:: Assignment ::
In the material below, the lines from the one containing "You are a GUI agent. The screenshot is 671×2576." through the one containing "iletisim@bomontigrup.com" are to be given again exactly, ends included, and no others.

:: Supplied records ::
• • • • •

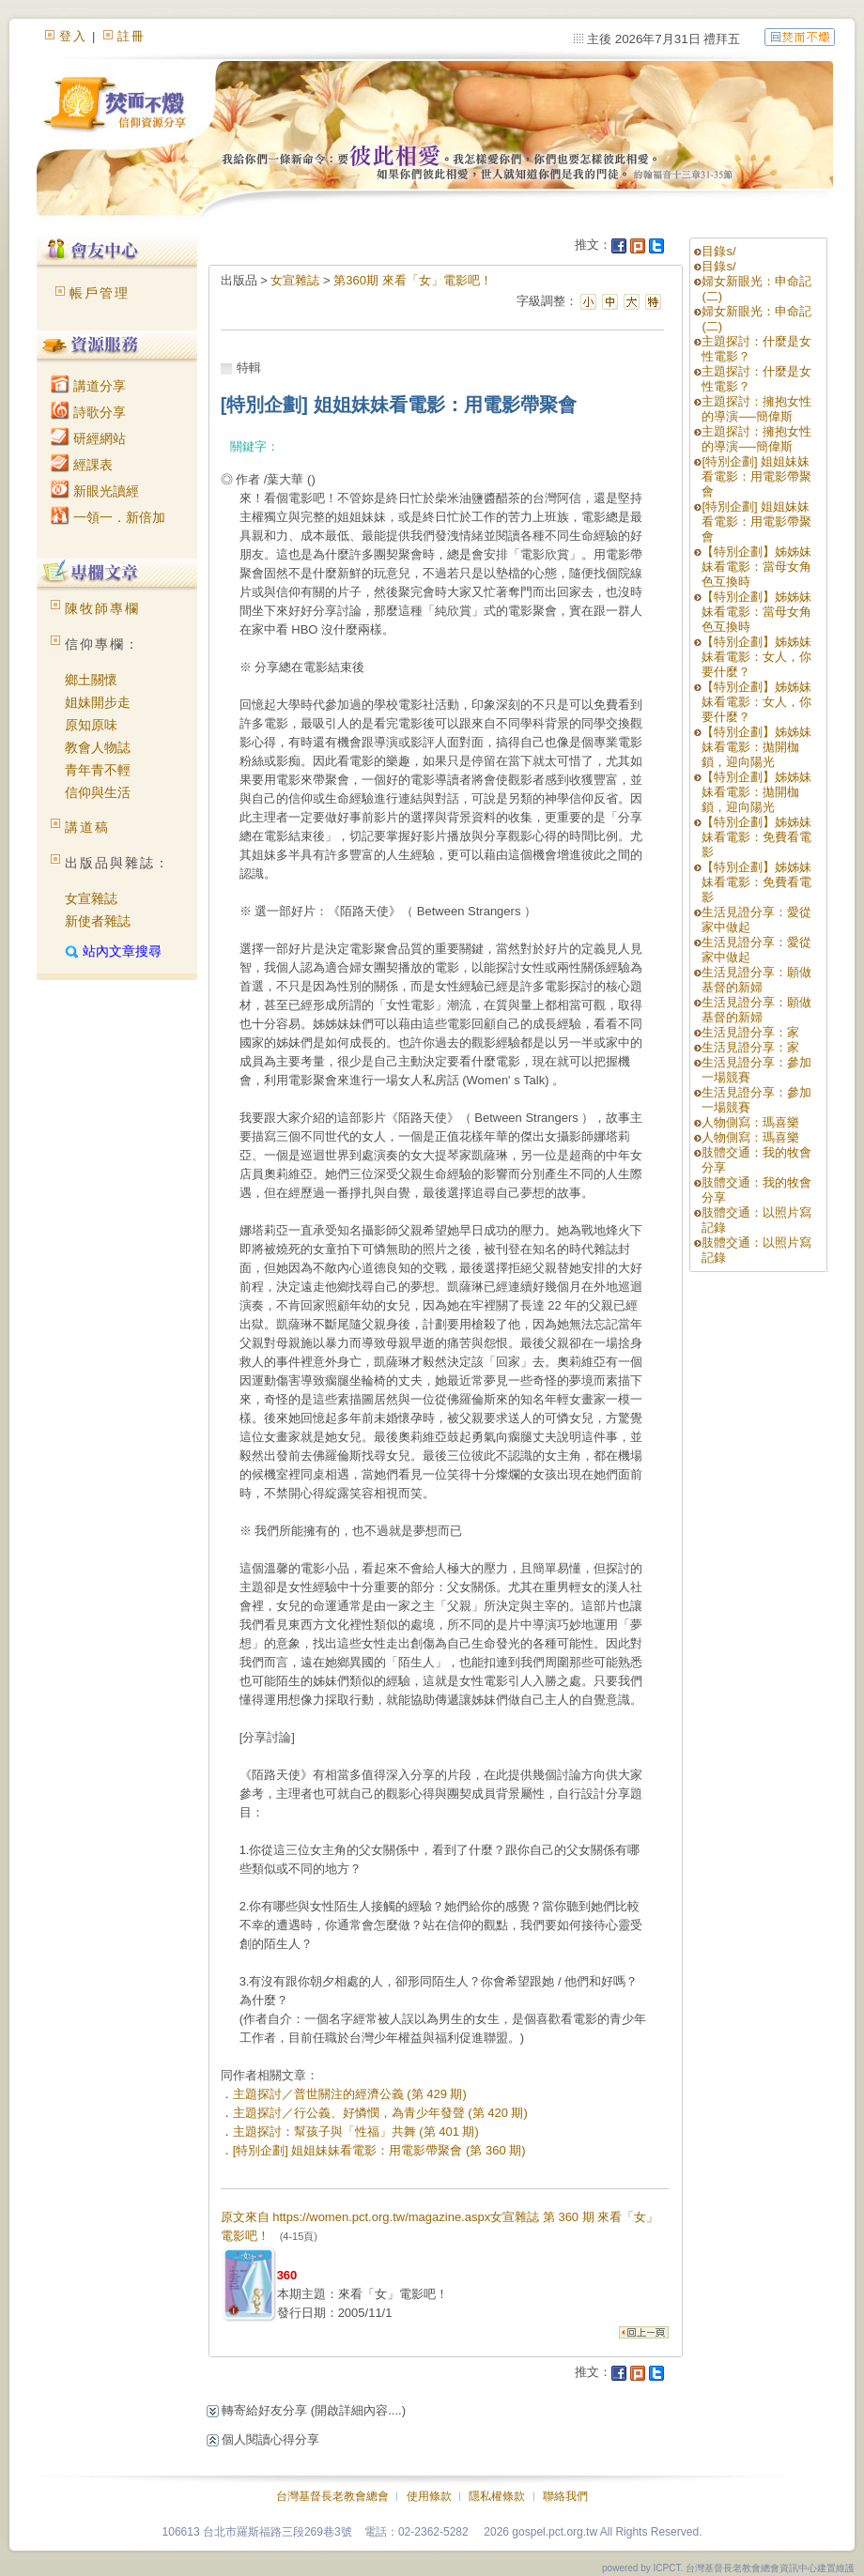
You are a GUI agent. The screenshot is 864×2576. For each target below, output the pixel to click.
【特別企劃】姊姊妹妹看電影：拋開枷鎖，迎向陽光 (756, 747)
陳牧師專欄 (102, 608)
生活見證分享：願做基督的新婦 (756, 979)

• • • • •

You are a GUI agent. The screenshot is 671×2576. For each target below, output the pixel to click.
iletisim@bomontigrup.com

• • • • •

:: Finished exercise ::
You are a GUI agent. The screenshot is 671×2576. For each target below, output the pixel to click.
iletisim@bomontigrup.com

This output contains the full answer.